Abriu com dificuldade os olhos. Tentava conectar a ideia do
acordar com o que de fato acontecia.
Parecia anestesiado, em redor um quarto aconchegante se
desfazia à medida que punha os pés no chão. O cenário se desmontava, era uma
cama no meio do nada e móveis que não encostavam nem tocavam as paredes. Seguiu
e atravessou uma porta que imensa o transformava em pequeno perante sua total
compreensão do que acontecia. Acordara ou morrera?
Não sabia estar, pois não sabia o tempo e nem local em que
permanecia ali parado. Ousou mais passos. Encontrou na grande sala em meio a
tantas outras um olhar irmão. Um abraço sem palavras, enquanto de fora se ouvia
o som da chuva em contraste com a claridade ensolarada do dia.
Eu morri? Foram as primeiras palavras. Não, ainda. Ainda,não.
Quero que ouça... Estou ensinando ela a tocar sua música predileta para que
quando eu não mais estiver, você possa ouvi-la mesmo em minha ausência.
Um choro inevitável foi sufocado. O abraço os tomou enquanto
a dor os unia no breve momento que em pouco se acabaria. Uma luz de fim de
tarde os iluminava e a chuva diminuía o ritmo.
O retorno ao quarto foi difícil. Em meio a tantos orifícios
algo que o conectava se perdia no labirinto à volta que não era ainda a saída.
Em meio ao desalento uma voz fria o surpreendeu. Nada podia, por isso a frieza
das últimas horas no inútil conselho de um vá descansar que é melhor.
Mas eu acabei de levantar! Mediante a ordem uma revolta pela
sensação de incompetência do outro em achar-lhe uma solução. Tudo vagueou no
eco. No eco de sua memória que agora mais do que nunca se lembrava de que não
teria mais tempo de fazer o que tanto queria fazer. Sua noção de importante
mudara. Encontrou sozinho o caminho.
Mas o que de fato queria fazer? Voltou-se às memórias. Os
brinquedos ali no quarto agora remontado, sua infância toda envolta na névoa
eram mais que companhias. Eram o apego ao fio que ainda era por fim tecido... As
histórias lidas, o colo aconchegante da avó e a insegurança por relembrar-se do
avô. Será que o encontro lá?
Não havia uma resposta concreta, calou a mente como quem
cala uma criança falando o que não deve. Qual era mesmo sua música preferida?
Em meio aos últimos tormentos esquecera-se desde o mínimo ato de gostar. A dor
o fazia diferente. Via, sentia, imaginava e sabia-se ilusoriamente diferente.
O fato de saber que a hora se aproxima nos faz e também
desfaz nas muitas expectativas. Sentia-se aos poucos sombra tanto quanto a
lembrança da primeira namorada e as juras trocadas para um futuro longo. Tinha
apenas 21, queria filhos, tinha sonhos, queria até mesmo envelhecer. Por quê?
Pra quê?
Lembrou-se da visita dos parentes e da manta deixada.
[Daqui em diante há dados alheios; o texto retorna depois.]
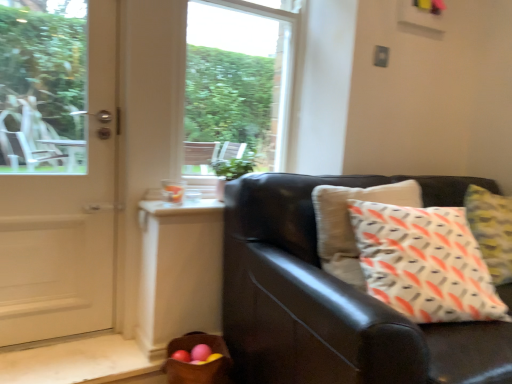 Question: Can transparent glass window at center be found inside white glossy door at left?

Choices:
 (A) yes
 (B) no

Answer: (B)

Question: Can you confirm if white glossy door at left is shorter than transparent glass window at center?

Choices:
 (A) no
 (B) yes

Answer: (A)

Question: Is white glossy door at left facing towards transparent glass window at center?

Choices:
 (A) no
 (B) yes

Answer: (A)

Question: Does white glossy door at left have a lesser width compared to transparent glass window at center?

Choices:
 (A) no
 (B) yes

Answer: (A)

Question: From a real-world perspective, is white glossy door at left on top of transparent glass window at center?

Choices:
 (A) no
 (B) yes

Answer: (A)

Question: Is point (194, 342) positioned closer to the camera than point (247, 354)?

Choices:
 (A) closer
 (B) farther

Answer: (B)

Question: Is brown woven basket at lower left spatially inside matte black couch at right, or outside of it?

Choices:
 (A) outside
 (B) inside

Answer: (A)

Question: Considering the positions of brown woven basket at lower left and matte black couch at right in the image, is brown woven basket at lower left taller or shorter than matte black couch at right?

Choices:
 (A) short
 (B) tall

Answer: (A)

Question: Based on their positions, is brown woven basket at lower left located to the left or right of matte black couch at right?

Choices:
 (A) right
 (B) left

Answer: (B)

Question: From a real-world perspective, relative to brown woven basket at lower left, is matte black couch at right vertically above or below?

Choices:
 (A) below
 (B) above

Answer: (B)

Question: In terms of height, does matte black couch at right look taller or shorter compared to brown woven basket at lower left?

Choices:
 (A) tall
 (B) short

Answer: (A)

Question: From the image's perspective, is matte black couch at right above or below brown woven basket at lower left?

Choices:
 (A) below
 (B) above

Answer: (B)

Question: Considering the positions of matte black couch at right and brown woven basket at lower left in the image, is matte black couch at right bigger or smaller than brown woven basket at lower left?

Choices:
 (A) big
 (B) small

Answer: (A)

Question: Considering the positions of matte black couch at right and white glossy door at left in the image, is matte black couch at right bigger or smaller than white glossy door at left?

Choices:
 (A) small
 (B) big

Answer: (B)

Question: From a real-world perspective, relative to white glossy door at left, is matte black couch at right vertically above or below?

Choices:
 (A) above
 (B) below

Answer: (B) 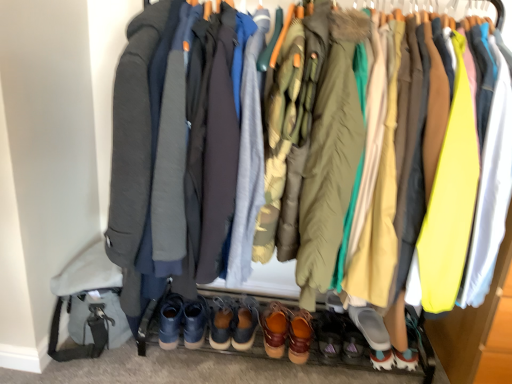 Question: From the image's perspective, is brown leather shoe at center, the 3th footwear in the right-to-left sequence, located above or below matte gray jacket at center, arranged as the second jacket when viewed from the right?

Choices:
 (A) above
 (B) below

Answer: (B)

Question: From their relative heights in the image, would you say brown leather shoe at center, the 3th footwear in the right-to-left sequence, is taller or shorter than matte gray jacket at center, arranged as the second jacket when viewed from the right?

Choices:
 (A) tall
 (B) short

Answer: (B)

Question: Estimate the real-world distances between objects in this image. Which object is closer to the brown leather shoes at center, which appears as the fifth footwear when viewed from the right?

Choices:
 (A) gray rubber slipper at lower center, the seventh footwear from the left
 (B) matte gray shoe at lower center, placed as the 6th footwear when sorted from left to right
 (C) matte gray jacket at center, which ranks as the first jacket in left-to-right order
 (D) dark gray wool coat at center, which appears as the third robe when viewed from the right
 (E) olive green puffer jacket at center, which is counted as the 2th jacket, starting from the left

Answer: (B)

Question: Which is farther from the dark gray wool coat at center, which appears as the third robe when viewed from the right?

Choices:
 (A) brown suede shoes at center, the 1th footwear viewed from the left
 (B) matte yellow fabric at right, arranged as the 1th robe when viewed from the right
 (C) camouflage fabric jacket at center, marked as the 2th robe in a right-to-left arrangement
 (D) matte gray shoe at lower center, which is the 2th footwear from right to left
 (E) matte gray jacket at center, arranged as the second jacket when viewed from the right

Answer: (D)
Sentia
frio por isso o colocou. ‘Mas não está frio!’
- Você veio!
Ele em meio a dor e ainda assim sorrindo.
-E por que não haveria... Trouxe o seu doce predileto...
Um silêncio quebrado apenas pela mastigação.
Era enfim, este o abraço que esperava era a esperança que o
guiaria com a tranquilidade que precisava.
O amor.
Partiu feliz como quem casa apesar de toda a angústia que o
momento pedia. Suspirou nos braços da amada.